Hell, I doubt she’d risk the ire of a demiurge unless she has something planned.
Always the master of the heroic trope. Our fan fiction writer arrives in fine form riding the mast of a ship into port to buoy up and rescue the hero who rushed in before her training was complete. And with eagles circling no less
So if Mother Om wishes to be free, does that mean she would eventually relinquish her Magus Gate to AL-YIS-UN should she have taken her up on her offer?
She does possess many of the key traits of an adventurer. Tenaciousness, impatience, rudeness, and a desire to steal things of great value that belong to others. I don’t think she’s quite expressed the key trait of being ready to slaughter everything in the dungeon between you and the best loot, though!
Cio is the only person in living memory to have stolen a key. We can assume that if anyone is capable enough, it is she. Also, she isn’t alone. Mother om now faces an angel, a powerful devil AND a kingling that she has just thouroughly pissed off. She would be wise to run in fear
Cio was a black demon when she succeeded in stealing the key though. She’s been demoted since, though certainly she’s kept her knowledge and cunning when her power was taken.
Jhorne the Murderous Vagrant Slays Monsters And Steals Their Loot
O, blasphemer! You wouldn’t dare suggest that Our Lady Cio’s diminutive status as a blue devil may actual limit her power in comparison to a Goddess, would you?
Well, obviously, yes, anyone would. But we should keep cheering her on!
Cio may be a Blue Devil, but she is also a former Ebon who stole a Magnus Gate, and was downgraded as a punishment. Her skills at The Art is still as sharp as ever, though.
This particular devil is quite skilled at the Red Art of Transformation. this is gonna help quite a lot, I think, considering Mottom’s power is based off the Red/White (pink?) Arts, and White Chain can do no such thing.
Hm. Either I misunderstood the purpose behind Allison destroying the peach tree, or Mme Om did.
“I’ll figure out another way to live forever” seemed to me like it was half the *point*. Fine! Do that, if you want! In a way that doesn’t involve the whole Countess Bathory act, preferably, but in any case, the important thing is that she’d be knocked out of her current, highly ineffective steady state and be forced to Grow a little.
Then again, it’s possible Mme Om wasn’t listening, and has just gone ahead and *assumed* that Allison was simply trying to kill her indirectly.
Ah well. More fights now, I guess. “Goddess versus Gods’ Editor” sounds like an interesting matchup, if Cio has something prepared to keep it from being an immediate curbstomp.
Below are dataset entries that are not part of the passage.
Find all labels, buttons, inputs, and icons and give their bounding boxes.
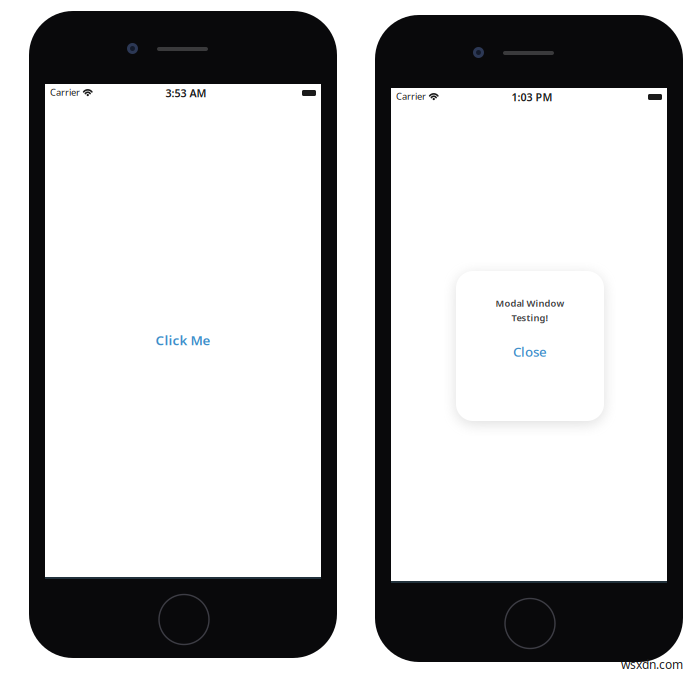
staticText: Carrier xyxy=(50,86,80,98)
staticText: Close xyxy=(513,343,547,360)
staticText: Modal Window xyxy=(496,297,564,309)
staticText: Carrier xyxy=(396,90,426,102)
staticText: Testing! xyxy=(512,311,548,324)
staticText: 1:03 PM xyxy=(512,90,552,104)
staticText: wsxdn.com xyxy=(621,656,683,672)
button[interactable]: Close xyxy=(513,343,547,360)
button[interactable]: Click Me xyxy=(156,331,210,349)
staticText: Click Me xyxy=(156,331,210,349)
staticText: 3:53 AM xyxy=(166,86,206,100)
Moreover, true royalty cannot be impersonated. Depending on whether or not she picked a KING, Mottom’s plan was either a fool’s errand or a suicide mission, from the beginning.
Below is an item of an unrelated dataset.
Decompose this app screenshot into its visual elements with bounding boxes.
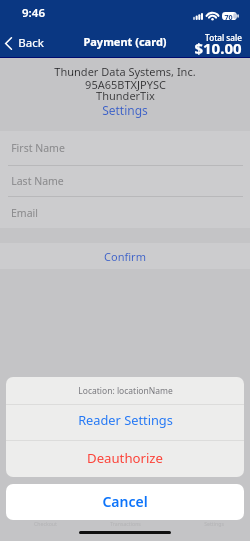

Often, before we ate our master, I went with my fellow disciple FAT EARTH BEAST to the plaza in the Garden of Black Grapes where he gave instruction. There with his terrible great hands (each of which, I can attest, was big enough around to strangle an ox) he’d delicately assemble his little stall and frying pan. Taking the flour which he ground out from corn in his meditations, my brother would set to work. The sweet smell of sizzling oil and blood-sugar filled the air and – inevitably – the students gathered. “Ho, food vendors!” they would cry, “This is a place of learning! Take off with your maggot-white bread for the gnawing of the rats!” To which the BEAST only ever smiled. Laying a hand upon one shoulder (perhaps two fingers wide) and flicking up a topknot with his rumbling, fetid breath he would lean down to make the lead student an offer. “Give me ninepence or a silver wheel,” he’d say, “And I will show you a secret no tutor in this place has ever known.” Few could refuse his awful butcher’s eye. If accepted, he’d set to work happily and with such concentration that drool gathered in the cracks of his iron teeth and the veins on his belly trembled like a twitching spider. FAT EARTH BEAST would hand them a doughnut, and with his wretched liver-coloured lips exclaim, “Behold! I have made you the universe!”
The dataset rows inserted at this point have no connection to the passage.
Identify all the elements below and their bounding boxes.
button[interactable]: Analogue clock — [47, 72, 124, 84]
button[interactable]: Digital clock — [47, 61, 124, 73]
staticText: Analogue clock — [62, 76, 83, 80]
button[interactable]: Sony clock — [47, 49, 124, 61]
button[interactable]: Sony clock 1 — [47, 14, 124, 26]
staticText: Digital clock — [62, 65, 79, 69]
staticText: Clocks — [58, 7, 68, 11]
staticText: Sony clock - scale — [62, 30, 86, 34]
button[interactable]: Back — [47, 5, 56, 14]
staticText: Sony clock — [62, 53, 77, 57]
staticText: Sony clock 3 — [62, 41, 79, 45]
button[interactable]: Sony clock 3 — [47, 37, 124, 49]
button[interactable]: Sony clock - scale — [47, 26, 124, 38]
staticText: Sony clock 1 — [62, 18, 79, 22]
Truly your brother disciple has surpassed your master.
Ugly son of a bitch he was, but damn those were some fine doughnuts.
Indeed, never in all the worlds I’ve visited have I ever found any to surpass.
Scrumptious. Truly he wrought the platonic ideal of pastries. Eternal, immutable, and somewhat wheel shaped.
But what can he do with the everything bagel?
This is a sublime pun. You are applauded by me for its birthing.
I heard about that guy. Some blackwheat farmer I met talked about his legend. Also something about his cooking being observed and passed down for generations uncountable. Must have been an amazing cook if just seeing him work made for such masterful bread. Defiling it all was at least the 20th best thing I’ve ever done.
Are you, perhaps, the inspirer of “cream filling?”
the action of draining a person, animal, or organ of blood.
“OH SHIT IT’S CIO” — Somewhat less ancient Demiurge proverb
The moon is an errant thief of sunlight, and none other can indeed steal the annoying orange orb outside my window each evening.
But even harder is it to steal the white fire of a Demiurge’s brow, than the blaze of sol.
Now wait: A Blue Demon versus one of the Demiurges, who has Gold demons to carry her dishes? How is this not going to be a curbstop on the demon… unless, of course, AL-YS-UN manages to tap her power again?
As an unwise man said in a moment of brief clarity: “Power levels are bullshit”.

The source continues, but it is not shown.